Deuxièmement, si les gouvernements n'instituaient pas de mesures pour ralentir la propagation de la COVID-19, ils seraient alors complices de la violation du « droit à la vie, à la liberté et à la sécurité de la personne » (Canada Notre Charte, 1982, art (7)). Ne pas prendre de mesures pour ralentir la propagation d'une pandémie qui a déjà infecté plus de 240,000 2020 personnes au Canada seulement (Center for Systems Science and Engineering de l'Université Johns Hopkins, 19) garantirait presque que la COVID-19 infecterait des millions de Canadiens, et que il laisserait des centaines de milliers de morts dans son sillage. Pour le dire simplement, pour protéger le droit à la vie, à la liberté et à la sécurité de la personne, les gouvernements doivent faire ce qu'il faut pour protéger leurs citoyens contre le COVID-XNUMX - que ce soit Notre Charte les droits sont bafoués. le Notre Charte les droits de tous les Canadiens (c'est-à-dire le droit à la vie, à la liberté et à la sécurité de la personne, qui seraient enfreints si les gouvernements ne prenaient pas de mesures pour se protéger contre la COVID-19) ont préséance sur Notre Charte droits de tout individu ou groupe d'individus. La santé publique doit être préservée. Choisir de donner la priorité à l'individu Notre Charte droits met le public en danger.

Prenons l'exemple du droit de vote. Selon le Notre Charte, « tout citoyen du Canada a le droit de voter à l'élection des membres de la Chambre des communes ou d'une assemblée législative et d'être éligible à l'élection » (Canadian Notre Charte, 1982, art (3)). Fait intéressant, le libellé du Guide du Canadien Notre Charte La page Web des droits et libertés, qui est gérée par le gouvernement du Canada, stipule que « certaines limites à ces droits peuvent être raisonnables, même dans une démocratie » (Gouvernement du Canada, 2020).

Dans toute élection provinciale, territoriale ou fédérale, des accommodements doivent être faits pour les électeurs qui ne peuvent pas voter sans un certain type d'accommodement, comme les électeurs ayant une déficience visuelle. Ces aménagements sont faits pour s'assurer que le plus grand nombre possible d'électeurs éligibles puissent exercer leur droit de vote. Le vote en bordure de rue, par exemple, est destiné aux électeurs qui ne peuvent physiquement entrer dans un bureau de vote. Aux élections provinciales de la Saskatchewan, un scrutateur doit confirmer que l'électeur est physiquement incapable d'entrer dans le lieu de scrutin. Si cette restriction est confirmée, « le scrutateur peut emporter à l'extérieur du lieu de vote le registre du scrutin, la liste électorale, une déclaration en la forme prescrite, un bulletin de vote, un crayon et du papier à lettres en laissant les bulletins de vote inutilisés et l'urne à l'intérieur du lieu de scrutin sous la garde du greffier du scrutin » (The Election Act, 1996, 1996, s (81)(3)).
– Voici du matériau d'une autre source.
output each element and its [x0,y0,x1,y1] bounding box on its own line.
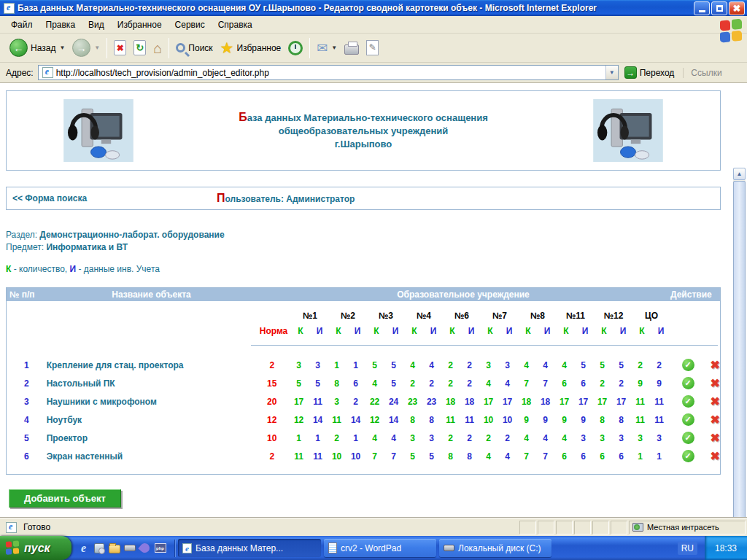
k-value: 3 [479,360,498,370]
quicklaunch-dolphin-icon[interactable] [139,542,151,554]
toolbar-separator [169,38,169,58]
scrollbar-thumb[interactable] [733,181,746,518]
approve-icon[interactable]: ✓ [682,432,694,444]
print-button[interactable] [341,40,363,56]
links-label[interactable]: Ссылки [683,68,727,78]
k-column-label: К [557,326,576,336]
quicklaunch-app-icon[interactable] [93,542,105,554]
quicklaunch-disk-icon[interactable] [123,542,136,554]
task-button-1[interactable]: crv2 - WordPad [324,539,436,557]
edit-button[interactable]: ✎ [363,39,382,57]
object-name-link[interactable]: Экран настенный [47,451,255,462]
object-name-link[interactable]: Ноутбук [47,415,255,425]
delete-icon[interactable]: ✖ [711,414,720,426]
menu-item-1[interactable]: Правка [39,17,82,33]
task-button-0[interactable]: eБаза данных Матер... [178,539,321,557]
menu-item-2[interactable]: Вид [82,17,111,33]
menu-item-4[interactable]: Сервис [169,17,212,33]
i-value: 17 [498,397,517,407]
table-row: 4Ноутбук12121411141214881111101099998811… [7,411,720,429]
home-button[interactable]: ⌂ [150,39,166,57]
approve-icon[interactable]: ✓ [682,377,694,389]
restore-button[interactable] [711,1,727,15]
task-button-2[interactable]: Локальный диск (C:) [439,539,551,557]
go-button[interactable]: → Переход [619,65,681,80]
i-value: 1 [347,360,365,370]
object-name-link[interactable]: Крепление для стац. проектора [47,360,255,370]
legend-i: И [70,264,77,274]
k-value: 3 [403,433,422,443]
address-dropdown-icon[interactable]: ▼ [605,66,618,79]
approve-icon[interactable]: ✓ [682,450,694,462]
quicklaunch-php-icon[interactable]: php [154,542,166,554]
minimize-button[interactable] [694,1,710,15]
k-value: 12 [365,415,384,425]
back-button[interactable]: ← Назад ▼ [6,37,69,58]
quicklaunch-folder-icon[interactable] [108,542,120,554]
status-pane [538,521,554,534]
menu-item-5[interactable]: Справка [212,17,259,33]
start-button[interactable]: пуск [0,536,71,560]
mail-button[interactable]: ✉ ▼ [313,39,341,58]
delete-icon[interactable]: ✖ [711,396,720,408]
objects-table: № п/п Название объекта Образовательное у… [6,287,721,475]
i-value: 8 [460,451,479,462]
delete-icon[interactable]: ✖ [711,451,720,462]
i-column-label: И [310,326,329,336]
k-value: 2 [479,433,498,443]
search-form-link[interactable]: << Форма поиска [12,193,87,203]
mail-dropdown-icon[interactable]: ▼ [331,44,337,51]
menu-item-3[interactable]: Избранное [111,17,169,33]
quicklaunch-ie-icon[interactable]: e [77,542,90,554]
approve-icon[interactable]: ✓ [682,395,694,408]
language-indicator[interactable]: RU [678,542,697,555]
forward-button[interactable]: → ▼ [69,37,104,58]
object-name-link[interactable]: Настольный ПК [47,378,255,389]
k-value: 8 [441,451,460,462]
scroll-up-icon[interactable]: ▲ [733,168,746,180]
refresh-button[interactable]: ↻ [130,39,150,57]
page-content: База данных Материально-технического осн… [0,83,747,518]
toolbar-separator [107,38,107,58]
address-input[interactable]: http://localhost/tech_provision/admin_ob… [38,65,619,80]
menu-item-0[interactable]: Файл [4,17,39,33]
row-number: 3 [7,397,47,407]
system-tray-clock[interactable]: 18:33 [705,536,747,560]
k-value: 4 [517,433,536,443]
object-name-link[interactable]: Проектор [47,433,255,443]
vertical-scrollbar[interactable]: ▲ ▼ [733,168,746,518]
i-value: 7 [536,378,555,389]
k-value: 11 [441,415,460,425]
close-button[interactable]: ✖ [729,1,745,15]
stop-button[interactable]: ✖ [110,39,130,57]
approve-icon[interactable]: ✓ [682,359,694,371]
add-object-button[interactable]: Добавить объект [9,489,121,508]
title-bar: База данных Материально-технического осн… [0,0,747,16]
k-value: 1 [290,433,309,443]
taskbar-separator [174,540,176,557]
column-header-action: Действие [670,289,720,300]
k-value: 10 [479,415,498,425]
back-dropdown-icon[interactable]: ▼ [59,44,65,51]
i-value: 4 [536,433,555,443]
i-value: 6 [347,378,365,389]
approve-icon[interactable]: ✓ [682,413,694,426]
i-value: 5 [612,360,631,370]
status-page-icon [6,522,17,533]
history-button[interactable] [285,39,306,57]
delete-icon[interactable]: ✖ [711,432,720,444]
object-name-link[interactable]: Наушники с микрофоном [47,397,255,407]
delete-icon[interactable]: ✖ [711,378,720,389]
home-icon: ⌂ [153,41,162,55]
k-value: 8 [403,415,422,425]
start-label: пуск [24,542,50,555]
back-icon: ← [9,39,28,57]
delete-icon[interactable]: ✖ [711,359,720,371]
nav-box: << Форма поиска Пользователь: Администра… [6,187,721,210]
table-divider-line [251,345,718,346]
search-button[interactable]: Поиск [172,42,216,55]
i-value: 3 [650,433,669,443]
favorites-button[interactable]: ★ Избранное [217,39,285,57]
i-value: 5 [422,451,441,462]
k-value: 2 [328,433,347,443]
Lors des élections provinciales de la Saskatchewan tenues à la fin octobre 2020, le directeur général des élections et le médecin hygiéniste en chef ont indiqué que le vote en bordure de rue ne devait pas être utilisé pour les personnes ayant des cas présumés ou confirmés de COVID-19. Si quelqu'un avec un cas présumé ou confirmé de COVID-19 tentait d'utiliser le vote en bordure de rue, le scrutateur devait lui dire qu'il ne pouvait pas voter pour des raisons de sécurité et que l'électeur devait appeler Élections Saskatchewan. Cette restriction a été instituée non seulement pour protéger le scrutateur, mais aussi pour protéger les électeurs et les autres fonctionnaires électoraux.
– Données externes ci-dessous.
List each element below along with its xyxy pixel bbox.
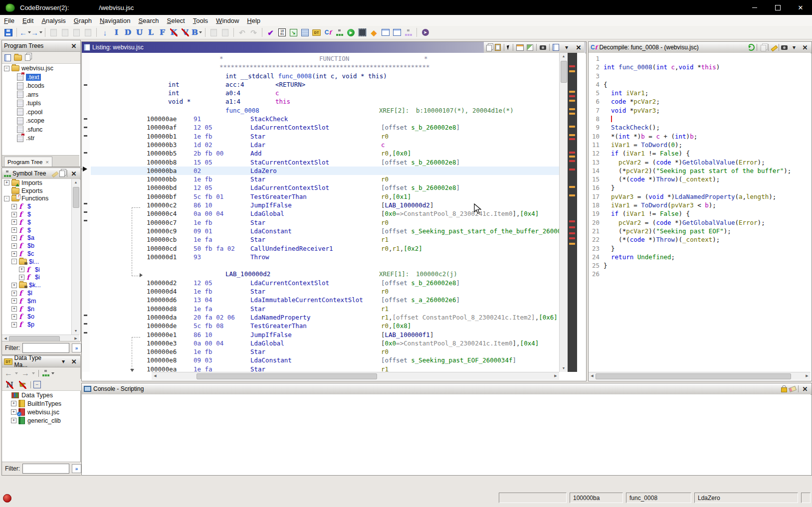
expander-icon[interactable]: + bbox=[11, 251, 17, 257]
symbol-tree-row[interactable]: +f$m bbox=[2, 297, 71, 305]
symbol-tree-row[interactable]: +f$ bbox=[2, 218, 71, 226]
decompile-view-button[interactable]: Cf bbox=[323, 27, 333, 38]
data-type-manager-button[interactable]: DT bbox=[311, 27, 322, 38]
tree-row-section[interactable]: .text bbox=[2, 73, 79, 82]
decompile-menu-icon[interactable]: ▾ bbox=[790, 43, 799, 52]
edit-fields-icon[interactable] bbox=[527, 44, 533, 51]
expander-icon[interactable]: + bbox=[11, 219, 17, 225]
listing-line[interactable]: 100000d193Throw bbox=[91, 253, 559, 261]
listing-line[interactable] bbox=[91, 261, 559, 270]
bytes-viewer-button[interactable]: 10 01 bbox=[277, 27, 287, 38]
listing-line[interactable]: 100000af12 05LdaCurrentContextSlot[offse… bbox=[91, 123, 559, 132]
symbol-tree-row[interactable]: +f$a bbox=[2, 234, 71, 242]
decompile-body[interactable]: 12int func_0008(int c,void *this)34{5 in… bbox=[589, 53, 811, 373]
decompile-edit-icon[interactable] bbox=[771, 44, 777, 50]
tree-row-section[interactable]: .cpool bbox=[2, 108, 79, 117]
listing-line[interactable]: 100000c909 01LdaConstant[offset s_Seekin… bbox=[91, 227, 559, 235]
menu-item-select[interactable]: Select bbox=[163, 16, 189, 25]
expander-icon[interactable]: + bbox=[4, 180, 9, 185]
decompile-line[interactable]: 12 if (iVar1 != False) { bbox=[589, 149, 811, 158]
red-marker-icon[interactable] bbox=[569, 152, 575, 154]
listing-line[interactable]: 100000b52b fb 00Addr0,[0x0] bbox=[91, 149, 559, 158]
menu-item-navigation[interactable]: Navigation bbox=[96, 16, 134, 25]
orange-marker-icon[interactable] bbox=[569, 156, 575, 158]
run-script-button[interactable]: ▶ bbox=[346, 27, 356, 38]
red-marker-icon[interactable] bbox=[569, 237, 575, 239]
listing-line[interactable]: 100000cb1e faStarr1 bbox=[91, 235, 559, 244]
scroll-lock-icon[interactable] bbox=[781, 387, 787, 392]
label-button[interactable]: L bbox=[146, 27, 156, 38]
undefine-button[interactable]: U bbox=[134, 27, 145, 38]
symbol-tree-row[interactable]: +f$ bbox=[2, 210, 71, 218]
bookmark-button[interactable]: B bbox=[192, 27, 202, 38]
listing-line[interactable]: 100000d41e fbStarr0 bbox=[91, 287, 559, 296]
orange-marker-icon[interactable] bbox=[569, 194, 575, 196]
listing-line[interactable]: 100000bf5c fb 01TestGreaterThanr0,[0x1] bbox=[91, 192, 559, 201]
listing-body[interactable]: *FUNCTION*******************************… bbox=[82, 53, 585, 372]
expander-icon[interactable]: - bbox=[11, 259, 17, 264]
symbol-tree-tool-button[interactable] bbox=[334, 27, 345, 38]
export-tree-icon[interactable] bbox=[25, 54, 30, 61]
decompile-line[interactable]: 25} bbox=[589, 261, 811, 270]
decompile-line[interactable]: 21 (*pcVar2)("Seeking past EOF"); bbox=[589, 227, 811, 235]
dtm-close-icon[interactable]: ✕ bbox=[70, 357, 78, 366]
symbol-tree-close-icon[interactable]: ✕ bbox=[69, 169, 78, 178]
menu-item-file[interactable]: File bbox=[0, 16, 18, 25]
listing-close-icon[interactable]: ✕ bbox=[574, 43, 583, 52]
minimize-button[interactable] bbox=[743, 0, 766, 15]
listing-marker-margin[interactable] bbox=[568, 53, 577, 372]
orange-marker-icon[interactable] bbox=[569, 134, 575, 136]
decompile-copy-icon[interactable] bbox=[761, 45, 766, 51]
decompile-line[interactable]: 26 bbox=[589, 270, 811, 278]
dtm-menu-icon[interactable]: ▾ bbox=[59, 357, 67, 366]
table-chooser-button[interactable] bbox=[392, 27, 402, 38]
listing-line[interactable]: 100000d613 04LdaImmutableCurrentContextS… bbox=[91, 296, 559, 304]
cursor-tool-icon[interactable] bbox=[507, 45, 510, 50]
dropdown-arrow-icon[interactable] bbox=[39, 31, 42, 33]
expander-icon[interactable]: + bbox=[11, 314, 17, 320]
listing-line[interactable]: 100000ae91StackCheck bbox=[91, 115, 559, 123]
maximize-button[interactable] bbox=[766, 0, 789, 15]
red-marker-icon[interactable] bbox=[569, 65, 575, 67]
menu-item-graph[interactable]: Graph bbox=[70, 16, 96, 25]
symbol-tree-row[interactable]: +f$p bbox=[2, 321, 71, 329]
expander-icon[interactable]: + bbox=[11, 204, 17, 209]
menu-item-search[interactable]: Search bbox=[134, 16, 163, 25]
checksum-button[interactable] bbox=[403, 27, 413, 38]
tree-row-root[interactable]: −webvisu.jsc bbox=[2, 64, 79, 73]
expander-icon[interactable]: + bbox=[11, 298, 17, 304]
close-button[interactable]: ✕ bbox=[789, 0, 812, 15]
decompile-line[interactable]: 19 if (iVar1 != False) { bbox=[589, 209, 811, 218]
import-results-button[interactable]: ↘ bbox=[288, 27, 299, 38]
dropdown-arrow-icon[interactable] bbox=[199, 31, 202, 33]
symbol-tree-row[interactable]: -$i... bbox=[2, 258, 71, 266]
expander-icon[interactable]: + bbox=[11, 235, 17, 241]
red-marker-icon[interactable] bbox=[569, 138, 575, 140]
listing-line[interactable]: 100000ea1e faStarr1 bbox=[91, 365, 559, 372]
console-close-icon[interactable]: ✕ bbox=[801, 384, 810, 393]
expander-icon[interactable]: + bbox=[19, 275, 24, 280]
dtm-collapse-all-icon[interactable]: − bbox=[33, 381, 41, 388]
tree-row-section[interactable]: .tupls bbox=[2, 99, 79, 108]
red-marker-icon[interactable] bbox=[569, 95, 575, 97]
decompile-line[interactable]: 17 pvVar3 = (void *)LdaNamedProperty(a,l… bbox=[589, 192, 811, 201]
listing-hscrollbar[interactable]: ◀ ▶ bbox=[152, 372, 559, 380]
listing-line[interactable]: 100000c71e fbStarr0 bbox=[91, 218, 559, 227]
listing-line[interactable]: 100000da20 fa 02 06LdaNamedPropertyr1,[o… bbox=[91, 313, 559, 322]
data-type-row[interactable]: +generic_clib bbox=[2, 416, 79, 425]
bookmarks-view-button[interactable]: ◆ bbox=[369, 27, 379, 38]
tree-row-section[interactable]: .str bbox=[2, 134, 79, 143]
decompile-line[interactable]: 1 bbox=[589, 54, 811, 63]
dtm-filter-pointers-icon[interactable]: ☛ bbox=[17, 379, 28, 390]
decompile-line[interactable]: 22 (*(code *)Throw)(_context); bbox=[589, 235, 811, 244]
data-type-row[interactable]: +Data Types bbox=[2, 391, 79, 399]
memory-map-button[interactable] bbox=[300, 27, 310, 38]
red-marker-icon[interactable] bbox=[569, 169, 575, 170]
decompile-line[interactable]: 9 StackCheck(); bbox=[589, 123, 811, 132]
orange-marker-icon[interactable] bbox=[569, 70, 575, 72]
red-marker-icon[interactable] bbox=[569, 220, 575, 222]
red-marker-icon[interactable] bbox=[569, 226, 575, 228]
symbol-tree-row[interactable]: +f$l bbox=[2, 289, 71, 297]
listing-line[interactable]: intacc:4<RETURN> bbox=[91, 80, 559, 89]
instruction-info-button[interactable]: I bbox=[111, 27, 122, 38]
Voter en personne est par nature une activité très publique. Un électeur interagit avec au moins trois fonctionnaires électoraux (un préposé à l'information, un scrutateur et un greffier du scrutin) et peut se trouver à proximité d'autres électeurs (comme faire la queue pour voter). Ces fonctionnaires électoraux interagissent avec les électeurs et les autres fonctionnaires électoraux tout au long de la journée. Si quelqu'un dans un bureau de vote avait le COVID-19, le bureau de vote a le potentiel de devenir le site d'une épidémie, des centaines de personnes étant infectées par le COVID-19 en raison de la propagation du COVID-19 par des personnes infectées à leurs contacts sains. Les électeurs ne devraient pas avoir à se rendre aux urnes craignant d'être infectés par la COVID-19 en exerçant leur droit de vote. Ils doivent s'attendre à ce que leur droit à la vie, à la liberté et à la sécurité de la personne soit maintenu, surtout lorsqu'ils participent à une institution si fondamentale pour la démocratie canadienne. Alors, il est sûrement justifiable de refuser un électeur qui est un cas présumé ou confirmé de COVID-19 ? Ils ont toujours la possibilité de voter s'ils appellent Élections Saskatchewan. Mais le droit de vote d'un individu ne devrait pas l'emporter sur le droit à la vie, à la liberté et à la sécurité de la personne de nombreux individus. L'intérêt de la santé publique, qui concerne l'ensemble de la population canadienne, prime sur le droit de vote de chacun.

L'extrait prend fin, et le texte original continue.